New York State Electric & Gas Corp. and Rochester Gas & Electric Corp. have filed their 2020 Distributed System Implementation Plan, the Avangrid Inc. subsidiaries’ strategy to integrate distributed energy resources (DER) into the New York grid.
The plan outlines the framework for how the companies will support New York state energy and decarbonization goals by building integrated planning and interconnection, grid operations and market services functions.
“The electric power industry is in the midst of unprecedented change, enabled by innovation and advances in emerging clean energy, power delivery, and information technologies,” said Rita King, senior director of Smart Grids Innovation and Planning at Avangrid. “The DSIP provides an actionable roadmap for our companies to support the decarbonization of New York’s economy, including the electrification of transportation and buildings, and will enable the integration of greater amounts of DER within our service areas. Our approach is customer-centric, clean, integrated and smart.”
The five-year implementation plan involves investments in several key areas, including grid automation, energy storage, electric vehicles (EV), smart meter (advanced metering infrastructure) implementation and market services.
Within those areas, the utilities plan to:
• Make significant progress in implementing a long-term grid automation program to improve the responsiveness, reliability, and efficiency of the distribution system. Investments will be made in grid devices that measure, monitor and control electric power flows along the network;
• Proactively support the identification and development of energy storage projects that benefit customers and the grid and are attractive to developers;
• Support the development of the EV market within its service territories through continued development of capabilities, including integrating EV load while minimizing the impact on peak demand, supporting EV growth with sufficient charging infrastructure while understanding impact and needs on the system. As part of the recent rate case settlement filing, the companies proposed and are preparing to implement a comprehensive EV Program that would accelerate EV adoption throughout its service territories;
• Deploy smart meters, planned to begin in the spring of 2022, after approval of the recent rate case settlement filing. Smart meters will help customers manage their energy usage, and support time-varying pricing and innovative rate structures; and
• Develop an online marketplace. The platform will empower customers to make better energy management decisions by connecting them to pricing options and programs, as well as to products and services offered by competitive suppliers.
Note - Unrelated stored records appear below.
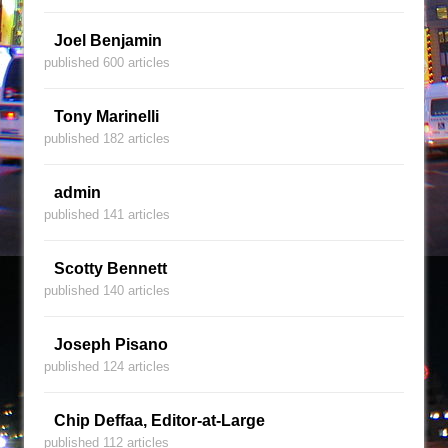
Joel Benjamin
published 600 articles
Tony Marinelli
published 182 articles
admin
published 141 articles
Scotty Bennett
published 140 articles
Joseph Pisano
published 124 articles
Chip Deffaa, Editor-at-Large
published 112 articles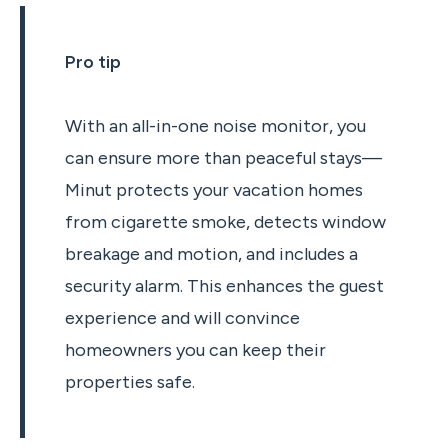
Pro tip
With an all-in-one noise monitor, you
can ensure more than peaceful stays—
Minut protects your vacation homes
from cigarette smoke, detects window
breakage and motion, and includes a
security alarm. This enhances the guest
experience and will convince
homeowners you can keep their
properties safe.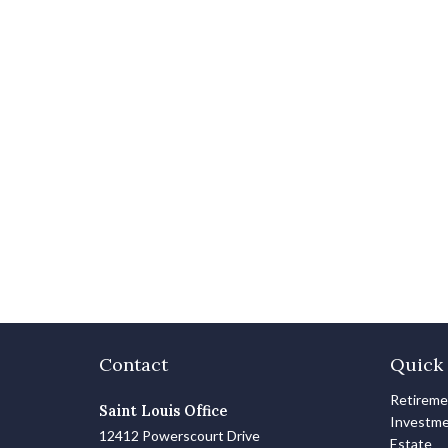
Contact
Quick 
Retirem
Saint Louis Office
Investm
12412 Powerscourt Drive
Estate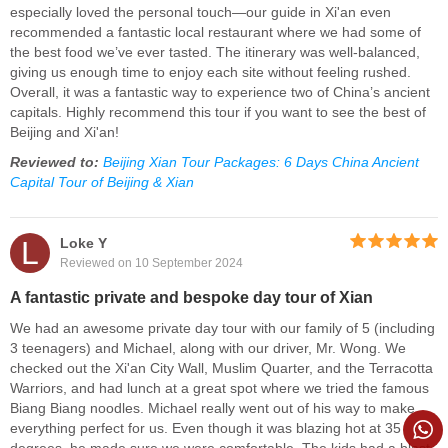
especially loved the personal touch—our guide in Xi'an even
recommended a fantastic local restaurant where we had some of
the best food we’ve ever tasted. The itinerary was well-balanced,
giving us enough time to enjoy each site without feeling rushed.
Overall, it was a fantastic way to experience two of China’s ancient
capitals. Highly recommend this tour if you want to see the best of
Beijing and Xi'an!
Reviewed to:
Beijing Xian Tour Packages: 6 Days China Ancient
Capital Tour of Beijing & Xian
L
Loke Y
Reviewed on 10 September 2024
A fantastic private and bespoke day tour of Xian
We had an awesome private day tour with our family of 5 (including
3 teenagers) and Michael, along with our driver, Mr. Wong. We
checked out the Xi'an City Wall, Muslim Quarter, and the Terracotta
Warriors, and had lunch at a great spot where we tried the famous
Biang Biang noodles. Michael really went out of his way to make
everything perfect for us. Even though it was blazing hot at 35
In June, after months of negotiations, NYSEG and RG&E agreed to a slate of gas reduction strategies, retracted $128 million for gas infrastructure including pipelines and funded $1.5 million for renewable heating systems for low-income residents.
As part of the settlement agreement on the gas case, filed on June 22, environmental groups secured utility commitments to plan their systems around no growth in gas use and to offset new customers’ gas use through energy efficiency, heat pumps, and other non-gas alternatives. The companies also plan to study and possibly implement district geothermal pilots. The companies further agreed to end their oil-to-gas conversion incentives in favor of approximately $1.5 million for low-income renewable heating rebates.
“We celebrate the efforts of all the groups that worked together to achieve these precedent-setting concessions in the gas rate cases,” said Jessica Azulay, executive director of Alliance for a Green Economy. “Most of the organizations who worked together to win this agreement had never been involved in a rate case before, but together we successfully went toe-to-toe with a multi-billion-dollar multinational corporation to advance our renewable energy transition.”
As part of the settlement, RG&E average residential bills will rise over the next three years to $100 more per year than before the rate case started, based on an increase of 15.5 percent in delivery rates, environmental organization officials noted.
“The transition to a clean energy future must be affordable for all New Yorkers to be sustainable,” said Kristen Van Hooreweghe, project manager for Rochester People’s Climate Coalition. “The gas case settlement, even with its environmental initiatives, has nominal rate increases. Conversely, the companies and Gov. Cuomo’s Department of Public Service failed to develop a rate plan on the electric case that adequately addresses the disproportionate energy burden facing our low-income community members, especially during the current COVID pandemic.”